Saved entries:
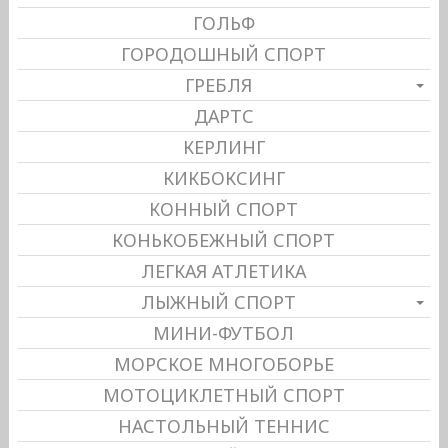
ГОЛЬФ
ГОРОДОШНЫЙ СПОРТ
ГРЕБЛЯ
ДАРТС
КЕРЛИНГ
КИКБОКСИНГ
КОННЫЙ СПОРТ
КОНЬКОБЕЖНЫЙ СПОРТ
ЛЕГКАЯ АТЛЕТИКА
ЛЫЖНЫЙ СПОРТ
МИНИ-ФУТБОЛ
МОРСКОЕ МНОГОБОРЬЕ
МОТОЦИКЛЕТНЫЙ СПОРТ
НАСТОЛЬНЫЙ ТЕННИС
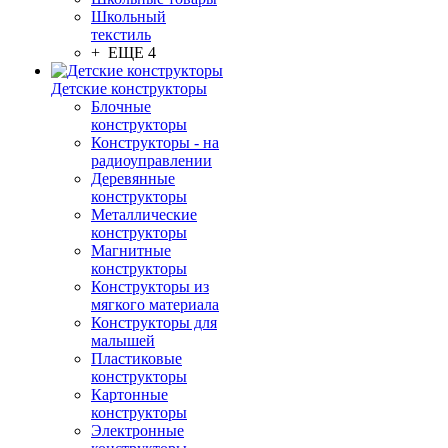
Школьный
текстиль
+ ЕЩЕ 4
Детские конструкторы
Блочные
конструкторы
Конструкторы - на
радиоуправлении
Деревянные
конструкторы
Металлические
конструкторы
Магнитные
конструкторы
Конструкторы из
мягкого материала
Конструкторы для
малышей
Пластиковые
конструкторы
Картонные
конструкторы
Электронные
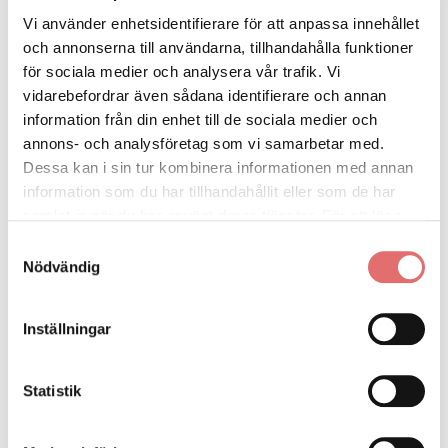
Vi använder enhetsidentifierare för att anpassa innehållet
och annonserna till användarna, tillhandahålla funktioner
för sociala medier och analysera vår trafik. Vi
vidarebefordrar även sådana identifierare och annan
information från din enhet till de sociala medier och
annons- och analysföretag som vi samarbetar med.
Dessa kan i sin tur kombinera informationen med annan
information som du har tillhandahållit eller som de har
samlat in när du har använt deras tjänster. För att läsa
mer om cookies och vår integritetspolicy vänligen
läs
Samtyckesval
mer här
.
Nödvändig
Inställningar
Statistik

**Work instructions**. Filter the records above for the string "СПОРТ" and copy each matching line.

**Result**.
ГОРОДОШНЫЙ СПОРТ
КОННЫЙ СПОРТ
КОНЬКОБЕЖНЫЙ СПОРТ
ЛЫЖНЫЙ СПОРТ
МОТОЦИКЛЕТНЫЙ СПОРТ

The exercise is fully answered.